I think, Joerg talks about two issues here
1. is_driver_bound() takes/releases device_lock() which could race with device driver probing code i.e. in an other terminal user could try to unload/load the module.
2. We cannot do as you suggested above because the functions (one is mentioned below) that switch default domain need to take iommu_group_mutex lock. So, taking the mutex and then calling iommu functions that switch default domain will dead lock.

> > +	 */
> > +	if (iommu_group_for_each_dev(group, NULL, is_driver_bound)) {
> > +		pr_err("Active drivers exist for devices in the group\n");
> > +		return -EBUSY;
> > +	}
> > +
> > +	mutex_lock(&group->mutex);
> > +	prv_dom = group->default_domain;
> > +	if (!prv_dom || !prv_dom->ops || !prv_dom->ops-
> >dev_def_domain_type) {
> > +		pr_err("'dev_def_domain_type' call back isn't registered\n");
> > +		ret = -EPERM;
> > +		goto out;
> > +	}
> > +
> > +	/*
> > +	 * Check if any user level driver (that doesn't use kernel driver like
> > +	 * VFIO) is directly using the group.

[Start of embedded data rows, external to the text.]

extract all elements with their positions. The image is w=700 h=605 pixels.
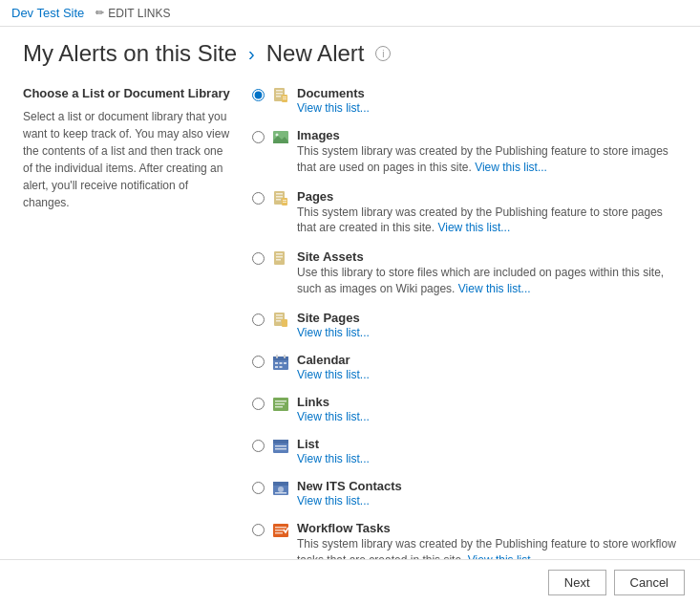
site-assets-content: Site Assets Use this library to store fi… bbox=[297, 249, 677, 297]
cancel-button[interactable]: Cancel bbox=[614, 570, 685, 595]
svg-rect-13 bbox=[276, 199, 281, 201]
images-view-link[interactable]: View this list... bbox=[475, 161, 547, 174]
contacts-content: New ITS Contacts View this list... bbox=[297, 479, 677, 508]
calendar-view-link[interactable]: View this list... bbox=[297, 368, 370, 381]
svg-rect-28 bbox=[276, 355, 278, 358]
links-radio[interactable] bbox=[252, 398, 265, 410]
site-name[interactable]: Dev Test Site bbox=[11, 6, 84, 20]
svg-rect-11 bbox=[276, 193, 283, 195]
svg-rect-25 bbox=[282, 319, 287, 327]
left-panel-heading: Choose a List or Document Library bbox=[23, 86, 233, 100]
contacts-icon bbox=[272, 480, 289, 497]
svg-rect-12 bbox=[276, 196, 283, 198]
bottom-bar: Next Cancel bbox=[0, 559, 700, 605]
contacts-radio[interactable] bbox=[252, 482, 265, 494]
right-panel: Documents View this list... Images This … bbox=[252, 86, 677, 581]
edit-links-button[interactable]: ✏ EDIT LINKS bbox=[95, 7, 170, 20]
pencil-icon: ✏ bbox=[95, 7, 104, 19]
calendar-radio[interactable] bbox=[252, 356, 265, 368]
svg-rect-44 bbox=[273, 482, 288, 486]
edit-links-label: EDIT LINKS bbox=[108, 7, 170, 20]
svg-rect-29 bbox=[284, 355, 286, 358]
documents-name: Documents bbox=[297, 86, 677, 100]
page-title-main: My Alerts on this Site bbox=[23, 40, 237, 67]
pages-desc: This system library was created by the P… bbox=[297, 205, 677, 237]
list-radio[interactable] bbox=[252, 440, 265, 452]
contacts-name: New ITS Contacts bbox=[297, 479, 677, 493]
svg-rect-40 bbox=[273, 440, 288, 443]
svg-rect-1 bbox=[276, 90, 283, 92]
site-assets-view-link[interactable]: View this list... bbox=[458, 282, 531, 295]
site-assets-radio[interactable] bbox=[252, 252, 265, 265]
list-icon bbox=[272, 438, 289, 455]
info-icon[interactable]: i bbox=[375, 46, 391, 61]
documents-icon bbox=[272, 87, 289, 104]
svg-rect-41 bbox=[275, 445, 286, 447]
list-item: Pages This system library was created by… bbox=[252, 189, 677, 237]
svg-rect-16 bbox=[283, 202, 286, 203]
documents-content: Documents View this list... bbox=[297, 86, 677, 115]
contacts-view-link[interactable]: View this list... bbox=[297, 494, 370, 508]
site-assets-desc: Use this library to store files which ar… bbox=[297, 265, 677, 297]
svg-rect-34 bbox=[280, 366, 283, 368]
svg-rect-50 bbox=[275, 532, 283, 534]
list-view-link[interactable]: View this list... bbox=[297, 452, 370, 465]
svg-rect-5 bbox=[283, 97, 286, 97]
images-name: Images bbox=[297, 128, 677, 142]
svg-rect-49 bbox=[275, 529, 285, 531]
links-icon bbox=[272, 396, 289, 413]
workflow-radio[interactable] bbox=[252, 524, 265, 536]
documents-radio[interactable] bbox=[252, 89, 265, 101]
list-item: Links View this list... bbox=[252, 395, 677, 423]
workflow-name: Workflow Tasks bbox=[297, 521, 677, 535]
list-item: Images This system library was created b… bbox=[252, 128, 677, 176]
svg-rect-37 bbox=[275, 403, 285, 405]
svg-point-45 bbox=[278, 486, 284, 492]
svg-rect-20 bbox=[276, 259, 281, 261]
top-bar: Dev Test Site ✏ EDIT LINKS bbox=[0, 0, 700, 27]
site-pages-name: Site Pages bbox=[297, 311, 677, 325]
documents-view-link[interactable]: View this list... bbox=[297, 101, 370, 115]
svg-rect-32 bbox=[284, 362, 286, 364]
images-content: Images This system library was created b… bbox=[297, 128, 677, 176]
site-pages-radio[interactable] bbox=[252, 313, 265, 326]
svg-rect-3 bbox=[276, 96, 281, 97]
svg-rect-36 bbox=[275, 400, 286, 402]
pages-radio[interactable] bbox=[252, 192, 265, 205]
next-button[interactable]: Next bbox=[548, 570, 606, 595]
workflow-icon bbox=[272, 522, 289, 539]
svg-rect-2 bbox=[276, 93, 283, 95]
calendar-icon bbox=[272, 354, 289, 371]
svg-rect-15 bbox=[283, 200, 286, 201]
list-name: List bbox=[297, 437, 677, 451]
links-name: Links bbox=[297, 395, 677, 409]
svg-rect-6 bbox=[283, 98, 286, 99]
list-item: Site Assets Use this library to store fi… bbox=[252, 249, 677, 297]
main-content: Choose a List or Document Library Select… bbox=[0, 76, 700, 591]
svg-rect-18 bbox=[276, 253, 283, 255]
pages-icon bbox=[272, 190, 289, 207]
left-panel: Choose a List or Document Library Select… bbox=[23, 86, 233, 581]
left-panel-description: Select a list or document library that y… bbox=[23, 108, 233, 211]
site-pages-view-link[interactable]: View this list... bbox=[297, 326, 370, 339]
svg-rect-22 bbox=[276, 314, 283, 316]
page-title-area: My Alerts on this Site › New Alert i bbox=[0, 27, 700, 76]
svg-rect-24 bbox=[276, 320, 281, 322]
list-item: Calendar View this list... bbox=[252, 353, 677, 381]
links-content: Links View this list... bbox=[297, 395, 677, 423]
images-radio[interactable] bbox=[252, 131, 265, 143]
pages-name: Pages bbox=[297, 189, 677, 204]
links-view-link[interactable]: View this list... bbox=[297, 410, 370, 423]
svg-rect-38 bbox=[275, 406, 283, 408]
svg-rect-23 bbox=[276, 317, 283, 319]
svg-rect-46 bbox=[275, 492, 286, 494]
page-title-sub: New Alert bbox=[266, 40, 365, 67]
svg-rect-33 bbox=[275, 366, 278, 368]
list-item: New ITS Contacts View this list... bbox=[252, 479, 677, 508]
svg-rect-19 bbox=[276, 256, 283, 258]
svg-rect-31 bbox=[280, 362, 283, 364]
site-assets-name: Site Assets bbox=[297, 249, 677, 264]
svg-rect-30 bbox=[275, 362, 278, 364]
pages-view-link[interactable]: View this list... bbox=[437, 221, 510, 234]
site-assets-icon bbox=[272, 250, 289, 268]
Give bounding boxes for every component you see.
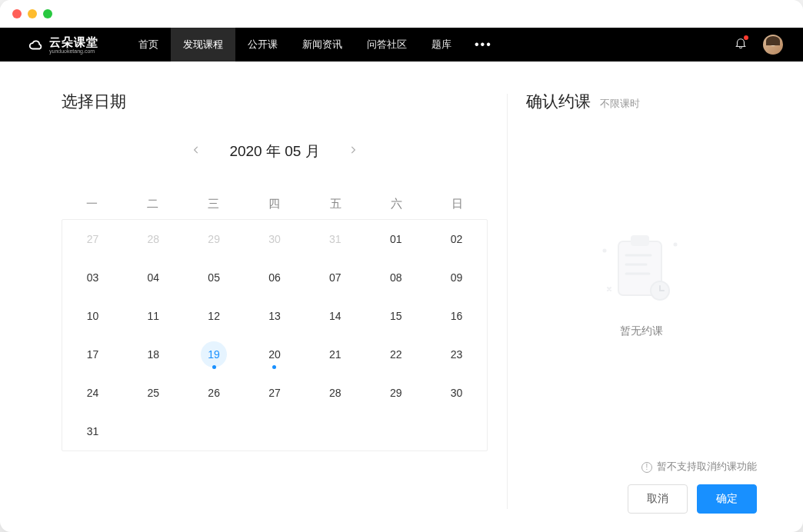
calendar-month-label: 2020 年 05 月	[229, 141, 319, 161]
empty-text: 暂无约课	[620, 324, 663, 338]
calendar-day[interactable]: 09	[426, 258, 487, 297]
day-number: 25	[147, 387, 159, 399]
day-number: 09	[451, 271, 463, 284]
day-marker-dot	[212, 365, 216, 369]
svg-point-6	[603, 248, 607, 252]
day-number: 27	[268, 387, 281, 399]
calendar-day[interactable]: 14	[305, 297, 365, 335]
nav-more[interactable]: •••	[464, 28, 503, 62]
chevron-right-icon	[348, 145, 358, 155]
chevron-left-icon	[191, 145, 202, 155]
prev-month-button[interactable]	[186, 140, 206, 163]
calendar-day[interactable]: 24	[62, 374, 123, 412]
day-number: 29	[390, 387, 402, 399]
day-number: 26	[208, 387, 220, 399]
calendar-day[interactable]: 16	[426, 297, 487, 335]
calendar-day[interactable]: 25	[123, 374, 184, 412]
calendar-day[interactable]: 26	[184, 374, 245, 412]
day-marker-dot	[272, 365, 276, 369]
calendar-day[interactable]: 04	[123, 258, 184, 297]
window-minimize-dot[interactable]	[28, 9, 37, 18]
calendar-day[interactable]: 15	[365, 297, 426, 335]
nav-item[interactable]: 题库	[419, 28, 464, 62]
day-number: 13	[268, 310, 281, 322]
empty-state: 暂无约课	[526, 105, 757, 461]
panel-divider	[507, 94, 508, 509]
empty-illustration	[595, 228, 688, 312]
calendar-day[interactable]: 12	[184, 297, 245, 335]
calendar-grid: 2728293031010203040506070809101112131415…	[62, 219, 488, 451]
day-number: 10	[87, 310, 99, 322]
weekday-label: 一	[62, 189, 122, 219]
calendar-day[interactable]: 28	[305, 374, 365, 412]
day-number: 11	[147, 310, 159, 322]
weekday-label: 二	[122, 189, 183, 219]
day-number: 14	[329, 310, 342, 322]
day-number: 23	[451, 348, 463, 361]
window-zoom-dot[interactable]	[43, 9, 52, 18]
day-number: 16	[451, 310, 463, 322]
calendar-day[interactable]: 20	[245, 335, 305, 374]
calendar-day[interactable]: 05	[184, 258, 245, 297]
calendar-day[interactable]: 11	[123, 297, 184, 335]
user-avatar[interactable]	[763, 35, 783, 55]
calendar-day[interactable]: 02	[426, 220, 487, 258]
info-icon: !	[641, 462, 652, 473]
weekday-label: 日	[427, 189, 488, 219]
calendar-day[interactable]: 22	[365, 335, 426, 374]
day-number: 08	[390, 271, 402, 284]
content-area: 选择日期 2020 年 05 月 一二三四五六日 272829303101020…	[0, 62, 803, 532]
nav-item[interactable]: 首页	[126, 28, 171, 62]
calendar-day[interactable]: 29	[365, 374, 426, 412]
day-number: 19	[201, 341, 227, 367]
confirm-button[interactable]: 确定	[697, 484, 757, 514]
day-number: 12	[208, 310, 220, 322]
calendar-day[interactable]: 23	[426, 335, 487, 374]
calendar-day[interactable]: 27	[245, 374, 305, 412]
day-number: 17	[87, 348, 99, 361]
day-number: 24	[87, 387, 99, 399]
nav-item[interactable]: 新闻资讯	[290, 28, 355, 62]
nav-item[interactable]: 问答社区	[355, 28, 419, 62]
calendar-header: 2020 年 05 月	[62, 140, 488, 163]
calendar-day[interactable]: 01	[365, 220, 426, 258]
calendar-day[interactable]: 31	[62, 412, 123, 451]
weekday-row: 一二三四五六日	[62, 189, 488, 219]
weekday-label: 四	[244, 189, 305, 219]
day-number: 01	[390, 233, 402, 245]
calendar-day[interactable]: 21	[305, 335, 365, 374]
next-month-button[interactable]	[343, 140, 363, 163]
calendar-day: 31	[305, 220, 365, 258]
calendar-day[interactable]: 10	[62, 297, 123, 335]
svg-point-7	[674, 242, 678, 246]
cancel-button[interactable]: 取消	[628, 484, 688, 514]
day-number: 31	[87, 425, 99, 437]
calendar-day[interactable]: 08	[365, 258, 426, 297]
notification-bell[interactable]	[734, 36, 748, 53]
calendar-day[interactable]: 17	[62, 335, 123, 374]
day-number: 06	[268, 271, 281, 284]
day-number: 20	[268, 348, 281, 361]
day-number: 04	[147, 271, 159, 284]
nav-item[interactable]: 公开课	[235, 28, 290, 62]
day-number: 18	[147, 348, 159, 361]
calendar-day[interactable]: 13	[245, 297, 305, 335]
calendar-day[interactable]: 07	[305, 258, 365, 297]
day-number: 03	[87, 271, 99, 284]
date-panel: 选择日期 2020 年 05 月 一二三四五六日 272829303101020…	[62, 91, 526, 514]
calendar-day[interactable]: 19	[184, 335, 245, 374]
day-number: 02	[451, 233, 463, 245]
calendar-day[interactable]: 30	[426, 374, 487, 412]
nav-item[interactable]: 发现课程	[171, 28, 235, 62]
day-number: 27	[87, 233, 99, 245]
weekday-label: 五	[305, 189, 366, 219]
window-close-dot[interactable]	[12, 9, 22, 18]
calendar-day[interactable]: 03	[62, 258, 123, 297]
brand-sub: yunduoketang.com	[49, 48, 98, 54]
calendar-day[interactable]: 06	[245, 258, 305, 297]
day-number: 28	[329, 387, 342, 399]
clipboard-empty-icon	[595, 228, 688, 312]
brand-logo[interactable]: 云朵课堂 yunduoketang.com	[28, 35, 98, 54]
day-number: 21	[329, 348, 342, 361]
calendar-day[interactable]: 18	[123, 335, 184, 374]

VFIO use case is detected by
> > +	 * is_driver_bound() check above
> > +	 */
> > +	if (prv_dom != group->domain) {
> > +		pr_err("Group assigned to user level for direct access\n");
> > +		ret = -EBUSY;
> > +		goto out;
> > +	}
> > +
> > +	/*
> > +	 * If user has requested "auto", kernel has to decide the default domain
> > +	 * type of a group. Hence, find out individual preferences of a device.
> > +	 */
> > +	ops = prv_dom->ops;
> > +	if (req_auto) {
> > +		int dma_devs = 0, idt_devs = 0, dev_def_dom;
> > +
> > +		list_for_each_entry(grp_dev, &group->devices, list) {
> > +			dev = grp_dev->dev;
> > +			dev_def_dom = ops->dev_def_domain_type(dev);
> > +			if (dev_def_dom == IOMMU_DOMAIN_IDENTITY)
> > +				idt_devs++;
> > +			if (dev_def_dom == IOMMU_DOMAIN_DMA)
> > +				dma_devs++;
> > +		}
> > +
> > +		/*
> > +		 * Default domain type of a group is undefined if some devices
> > +		 * in the group should be in dma domain while other devices
> > +		 * should be in identity domain
> > +		 */
> > +		if (idt_devs && dma_devs) {
> > +			pr_err("Some devices need identity domain while other
> need dma domain\n");
> > +			ret = -EPERM;
> > +			goto out;
> > +		}
> > +
> > +		/*
> > +		 * Default domain type of a group is identity if
> > +		 * 1. All the devices in the group need to be in identity domain
> > +		 * 2. Some devices should be in identity domain while other
> > +		 *    devices could be in either of dma or identity domain
> > +		 */
> > +		if (idt_devs && !dma_devs)
> > +			req_type = IOMMU_DOMAIN_IDENTITY;
> > +
> > +		/*
> > +		 * Default domain type of a group is dma if
> > +		 * 1. All the devices in the group need to be in dma domain
> > +		 * 2. Some devices should be in dma domain while other devices
> > +		 *    could be in either of dma or identity domain
> > +		 * 3. All the devices could be in either of the domains (namely
> > +		 *    dma and identity)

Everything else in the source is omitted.